Biosynthesis of valerenic acid by engineered Saccharomyces cerevisiae

Objective To produce valerenic acid (VA) in Saccharomyces cerevisiae by engineering a heterologous synthetic pathway. Result Valerena-4,7(11)-diene synthase (VDS) derived from Valeriana officinalis (valerian) was expressed in S . cerevisiae to generate valerena-4,7(11)-diene as the precursor of VA. By overexpressing the key genes of the mevalonate pathway ERG8 , ERG12 and ERG19 , and integrating 4 copies of MBP (maltose-binding protein) -VDS-ERG20 gene expression caskets into the genome, the production of valerena-4,7(11)-diene was improved to 75 mg/L. On this basis, the cytochrome P450 monooxygenase LsGAO2 derived from Lactuca sativa was expressed to oxidize valerena-4,7(11)-diene to produce VA, and the most effective VA production strain was used for fermentation.

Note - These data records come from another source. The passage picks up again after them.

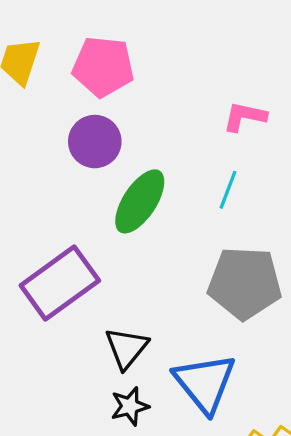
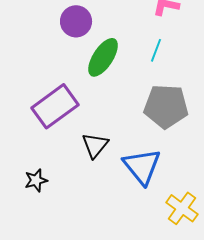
black star: (130, 406) -> (36, 180), moved

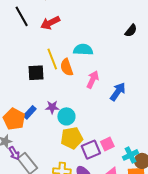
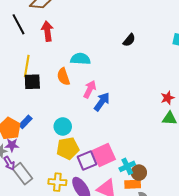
red arrow: (50, 23) -> (47, 31), turned 108
yellow line: (52, 59) -> (27, 66), moved, turned 30
blue arrow: (118, 92) -> (102, 102), moved
purple star: (52, 107) -> (12, 145), moved
pink square: (107, 144) -> (104, 155), size x1.6

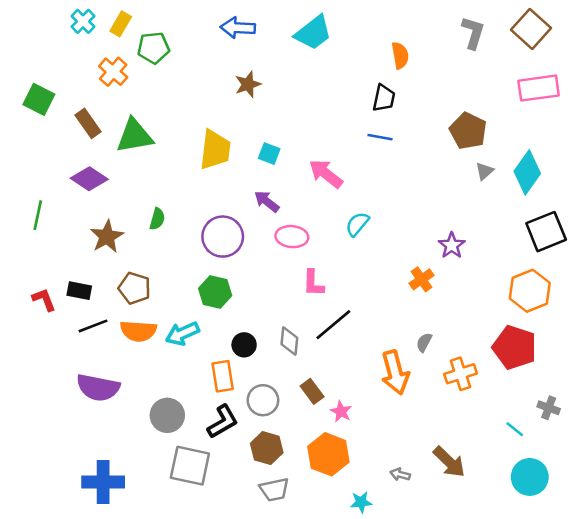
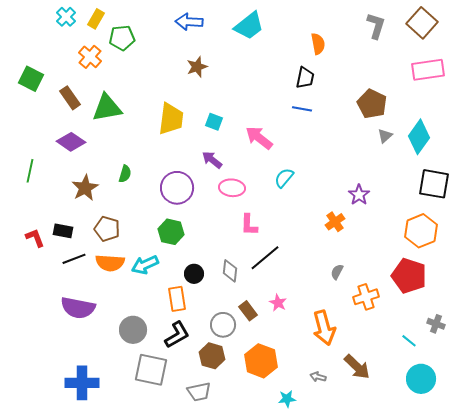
black square: (546, 232) -> (434, 184), turned 32
orange arrow: (395, 373) -> (324, 328), moved
gray circle: (263, 400) -> (223, 325), moved
pink star: (341, 412) -> (278, 303), moved
gray trapezoid: (274, 490) -> (199, 392), moved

The yield of VA reached 2.8 mg/L in the flask and 6.8 mg/L in a 5-L bioreactor fed glucose. Conclusions An S . cerevisiae strain was constructed and optimized to produce VA, but the valerena-4,7(11)-diene oxidation by LsGAO2 is still the rate-limiting step for VA synthesis that needs to be further optimized in future studies.